Oui. Notre pays est drogué à la dépense. Mes collègues ont montré que celles en faveur du sport et de la culture avaient progressé de 8 milliards en dix ans. Il aurait mieux valu agir pour la compétitivité! Or, alors que l’effort devrait porter en priorité sur les dépenses, l’actuel gouvernement a fait sauter les verrous que nous avions mis en place. Il a mis fin au non-remplacement d’un départ à la retraite sur deux de fonctionnaires, à la convergence des tarifs entre les cliniques et l’hôpital, il a autorisé sous certaines conditions les départs à la retraite à 60 ans. Et pour l’instant, il n’a annoncé aucune mesure d’économie, mises à part la baisse des transferts aux collectivités locales et des mesures sur les retraites complémentaires. C’est pourquoi le déficit public pourrait dépasser 4% du PIB en 2013, au lieu des 3% prévus à l’origine. Et je suis inquiet pour la suite.

Quelles pistes d’économies proposez-vous?

Les prestations sociales représentent les trois quarts de l’évolution de la dépense. Avec mes collègues de la commission des finances, nous estimons possible d’indexer moins généreusement les prestations sociales. Elles pourraient évoluer moins vite que l’inflation. Nous avions pris une mesure de ce genre en 2012.

Ce frein aux prestations sociales ne sera-t-il pas impopulaire?

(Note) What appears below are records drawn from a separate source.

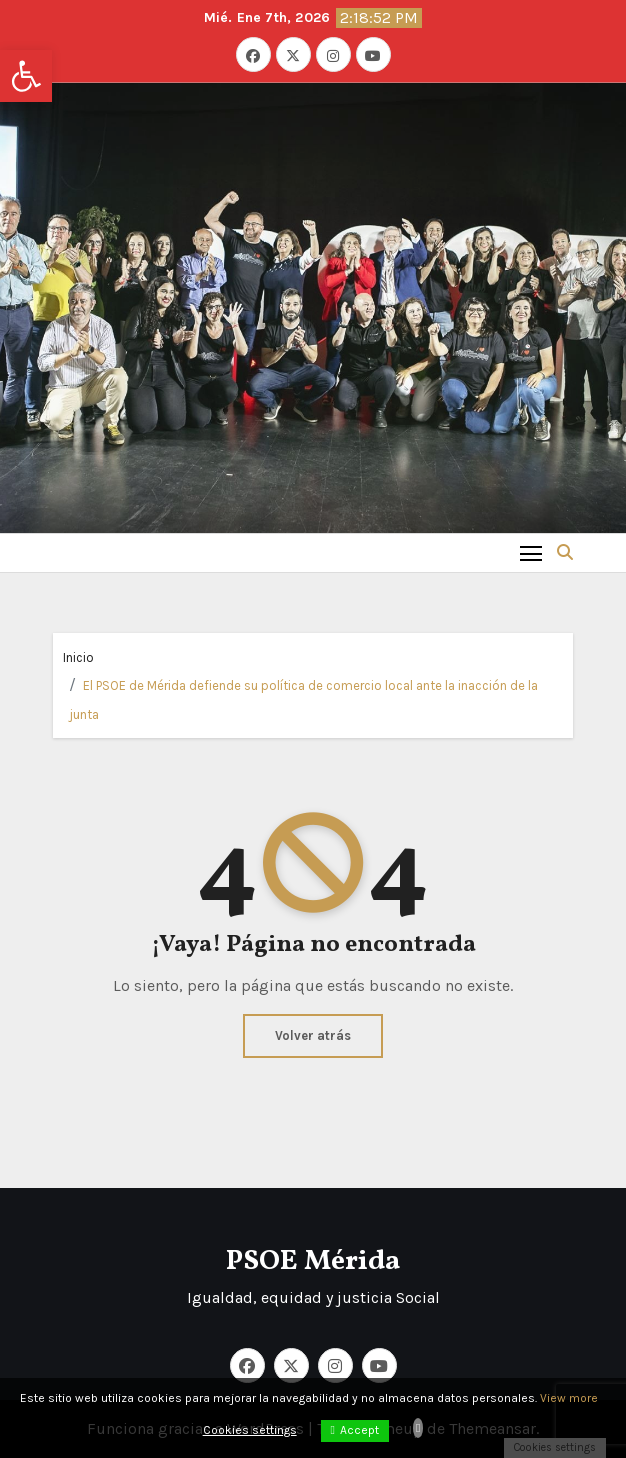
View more (569, 1398)
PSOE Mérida (313, 1261)
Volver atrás (313, 1035)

En France, l’écart s’est creusé entre ceux qui travaillent et les autres. C’est aussi cela qui nourrit le vote protestataire. Il faut rééquilibrer la fiscalité entre l’assistance et le travail. Il s’agit par exemple d’étudier la possibilité d’intégrer dans l’assiette de l’impôt sur le revenu (IR) les allocations logement, le RSA activité et les allocations familiales. Cela irait avec la création d’une nouvelle tranche d’IR à un taux très faible – de l’ordre de 2% – qui aurait le mérite de faire contribuer à l’effort nécessaire pas uniquement les classes moyennes qui travaillent ou encore les familles, mais aussi ceux qui bénéficient de revenus de transfert.

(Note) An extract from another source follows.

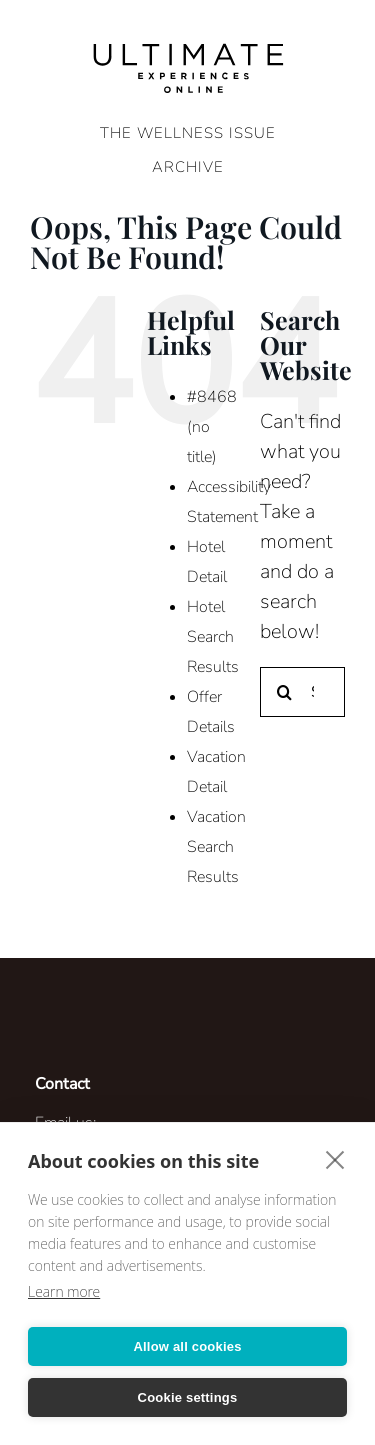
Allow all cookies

Faut-il réinstaurer le non-remplacement d’un fonctionnaire sur deux au sein de l’État?

Oui et l’étendre aux collectivités locales qui ont embauché massivement. Comme elles s’administrent librement, un gouvernement ne peut pas les contraindre à supprimer des effectifs. Mais il peut agir indirectement, en comprimant leurs recettes. L’État peut réduire le montant des fonds qu’il leur transfère et réduire leur capacité à lever des impôts. Il faut aussi s’attaquer au millefeuille territorial. Il est désolant que le gouvernement rétablisse, avec la nouvelle décentralisation, la clause générale de compétence pour les départements et les régions et qu’il ait supprimé la fusion des conseillers généraux et régionaux. Ce texte est un nid à dépenses nouvelles!

Vous réclamez une loi de finances rectificative. Pourquoi?

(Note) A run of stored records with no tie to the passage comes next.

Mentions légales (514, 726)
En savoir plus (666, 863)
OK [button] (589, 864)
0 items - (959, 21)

Vu les risques de dérapage des comptes, il est irresponsable de ne pas réagir. Mais il s’agit aussi d’une question de démocratie. Le déficit de l’État voté par le Parlement en loi de finances n’a plus grand-chose à voir avec celui figurant dans le programme de stabilité. Pire, en matière de fiscalité des plus-values, ce qui est inscrit dans la loi de finances ne devrait jamais s’appliquer, François Hollande ayant annoncé fin avril une réforme s’appliquant dès cette année. Cette situation est génératrice d’insécurité pour les entrepreneurs. Avec ce gouvernement, l’instabilité et l’insécurité fiscales atteignent leur apogée!